(Record excerpts begins)
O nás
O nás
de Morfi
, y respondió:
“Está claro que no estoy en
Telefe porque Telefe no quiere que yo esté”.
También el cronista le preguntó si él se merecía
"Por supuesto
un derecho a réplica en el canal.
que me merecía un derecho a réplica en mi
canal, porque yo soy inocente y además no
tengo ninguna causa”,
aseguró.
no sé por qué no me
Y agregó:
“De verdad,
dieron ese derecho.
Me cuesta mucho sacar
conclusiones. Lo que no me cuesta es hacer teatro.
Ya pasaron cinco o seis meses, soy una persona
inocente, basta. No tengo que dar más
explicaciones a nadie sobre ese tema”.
(Record excerpts ends)
Word for word, set down all of the records above.

O nás
O nás
de Morfi
, y respondió:
“Está claro que no estoy en
Telefe porque Telefe no quiere que yo esté”.
También el cronista le preguntó si él se merecía
"Por supuesto
un derecho a réplica en el canal.
que me merecía un derecho a réplica en mi
canal, porque yo soy inocente y además no
tengo ninguna causa”,
aseguró.
no sé por qué no me
Y agregó:
“De verdad,
dieron ese derecho.
Me cuesta mucho sacar
conclusiones. Lo que no me cuesta es hacer teatro.
Ya pasaron cinco o seis meses, soy una persona
inocente, basta. No tengo que dar más
explicaciones a nadie sobre ese tema”.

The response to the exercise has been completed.